* INPUT DATA:
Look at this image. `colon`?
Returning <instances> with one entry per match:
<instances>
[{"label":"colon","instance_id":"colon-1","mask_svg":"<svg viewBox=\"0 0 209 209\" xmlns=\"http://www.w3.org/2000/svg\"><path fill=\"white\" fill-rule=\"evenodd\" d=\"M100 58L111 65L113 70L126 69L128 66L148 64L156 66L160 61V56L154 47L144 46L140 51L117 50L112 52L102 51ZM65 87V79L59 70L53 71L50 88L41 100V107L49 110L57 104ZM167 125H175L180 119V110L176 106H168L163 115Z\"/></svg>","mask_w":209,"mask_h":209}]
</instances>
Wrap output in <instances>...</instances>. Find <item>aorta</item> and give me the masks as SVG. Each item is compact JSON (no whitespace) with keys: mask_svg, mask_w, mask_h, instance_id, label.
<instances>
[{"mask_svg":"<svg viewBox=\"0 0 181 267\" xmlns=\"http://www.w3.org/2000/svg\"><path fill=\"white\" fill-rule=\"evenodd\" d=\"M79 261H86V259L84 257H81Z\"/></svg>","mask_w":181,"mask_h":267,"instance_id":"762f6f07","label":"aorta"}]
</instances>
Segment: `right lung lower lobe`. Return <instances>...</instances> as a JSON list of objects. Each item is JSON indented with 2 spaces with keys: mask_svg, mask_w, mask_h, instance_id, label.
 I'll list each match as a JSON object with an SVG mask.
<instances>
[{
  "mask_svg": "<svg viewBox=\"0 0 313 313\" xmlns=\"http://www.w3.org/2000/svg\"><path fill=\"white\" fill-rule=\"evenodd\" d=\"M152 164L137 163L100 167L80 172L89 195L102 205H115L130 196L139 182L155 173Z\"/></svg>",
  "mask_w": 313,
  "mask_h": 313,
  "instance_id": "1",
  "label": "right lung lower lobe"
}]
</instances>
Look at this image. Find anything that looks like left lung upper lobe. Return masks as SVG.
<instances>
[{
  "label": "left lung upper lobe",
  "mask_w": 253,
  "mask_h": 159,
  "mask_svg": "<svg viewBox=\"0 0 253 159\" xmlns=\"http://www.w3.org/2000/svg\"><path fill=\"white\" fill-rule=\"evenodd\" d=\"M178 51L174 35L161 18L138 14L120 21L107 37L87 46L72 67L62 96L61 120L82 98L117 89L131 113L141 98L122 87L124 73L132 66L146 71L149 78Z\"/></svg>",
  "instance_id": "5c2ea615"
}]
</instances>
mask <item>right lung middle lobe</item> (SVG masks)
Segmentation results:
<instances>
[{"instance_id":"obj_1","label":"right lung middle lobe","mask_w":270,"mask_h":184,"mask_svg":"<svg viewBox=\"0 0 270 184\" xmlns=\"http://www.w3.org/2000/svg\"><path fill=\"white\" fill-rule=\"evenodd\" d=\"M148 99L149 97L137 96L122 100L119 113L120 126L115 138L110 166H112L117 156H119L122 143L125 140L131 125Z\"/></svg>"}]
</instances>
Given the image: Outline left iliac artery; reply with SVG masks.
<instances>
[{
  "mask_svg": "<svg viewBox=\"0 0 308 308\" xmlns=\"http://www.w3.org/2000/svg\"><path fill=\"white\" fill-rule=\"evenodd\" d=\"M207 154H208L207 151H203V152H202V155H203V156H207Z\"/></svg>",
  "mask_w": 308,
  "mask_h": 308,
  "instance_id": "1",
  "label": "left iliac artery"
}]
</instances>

* YOUR ASSIGNMENT:
The records above are to be duplicated in full and exactly.

* ANSWER SPACE:
Look at this image. `colon`?
Returning <instances> with one entry per match:
<instances>
[{"label":"colon","instance_id":"colon-1","mask_svg":"<svg viewBox=\"0 0 209 209\" xmlns=\"http://www.w3.org/2000/svg\"><path fill=\"white\" fill-rule=\"evenodd\" d=\"M100 58L111 65L113 70L126 69L128 66L148 64L156 66L160 61V56L154 47L144 46L140 51L117 50L112 52L102 51ZM65 87V79L59 70L53 71L50 88L41 100V107L49 110L57 104ZM167 125H175L180 119V110L176 106H168L163 115Z\"/></svg>","mask_w":209,"mask_h":209}]
</instances>
Wrap output in <instances>...</instances>. Find <item>aorta</item> and give me the masks as SVG. Each item is compact JSON (no whitespace) with keys: mask_svg, mask_w, mask_h, instance_id, label.
<instances>
[{"mask_svg":"<svg viewBox=\"0 0 181 267\" xmlns=\"http://www.w3.org/2000/svg\"><path fill=\"white\" fill-rule=\"evenodd\" d=\"M79 261H86V259L84 257H81Z\"/></svg>","mask_w":181,"mask_h":267,"instance_id":"762f6f07","label":"aorta"}]
</instances>
Segment: `right lung lower lobe`. Return <instances>...</instances> as a JSON list of objects. Each item is JSON indented with 2 spaces with keys: mask_svg, mask_w, mask_h, instance_id, label.
 I'll list each match as a JSON object with an SVG mask.
<instances>
[{
  "mask_svg": "<svg viewBox=\"0 0 313 313\" xmlns=\"http://www.w3.org/2000/svg\"><path fill=\"white\" fill-rule=\"evenodd\" d=\"M152 164L137 163L100 167L80 172L89 195L102 205H115L130 196L139 182L155 173Z\"/></svg>",
  "mask_w": 313,
  "mask_h": 313,
  "instance_id": "1",
  "label": "right lung lower lobe"
}]
</instances>
Look at this image. Find anything that looks like left lung upper lobe. Return masks as SVG.
<instances>
[{
  "label": "left lung upper lobe",
  "mask_w": 253,
  "mask_h": 159,
  "mask_svg": "<svg viewBox=\"0 0 253 159\" xmlns=\"http://www.w3.org/2000/svg\"><path fill=\"white\" fill-rule=\"evenodd\" d=\"M178 51L174 35L161 18L138 14L120 21L107 37L87 46L72 67L62 96L61 120L82 98L117 89L131 113L141 98L122 87L124 73L132 66L146 71L149 78Z\"/></svg>",
  "instance_id": "5c2ea615"
}]
</instances>
mask <item>right lung middle lobe</item> (SVG masks)
Segmentation results:
<instances>
[{"instance_id":"obj_1","label":"right lung middle lobe","mask_w":270,"mask_h":184,"mask_svg":"<svg viewBox=\"0 0 270 184\" xmlns=\"http://www.w3.org/2000/svg\"><path fill=\"white\" fill-rule=\"evenodd\" d=\"M148 99L149 97L137 96L122 100L119 113L120 126L115 138L110 166H112L117 156H119L122 143L125 140L131 125Z\"/></svg>"}]
</instances>
Given the image: Outline left iliac artery; reply with SVG masks.
<instances>
[{
  "mask_svg": "<svg viewBox=\"0 0 308 308\" xmlns=\"http://www.w3.org/2000/svg\"><path fill=\"white\" fill-rule=\"evenodd\" d=\"M207 154H208L207 151H203V152H202V155H203V156H207Z\"/></svg>",
  "mask_w": 308,
  "mask_h": 308,
  "instance_id": "1",
  "label": "left iliac artery"
}]
</instances>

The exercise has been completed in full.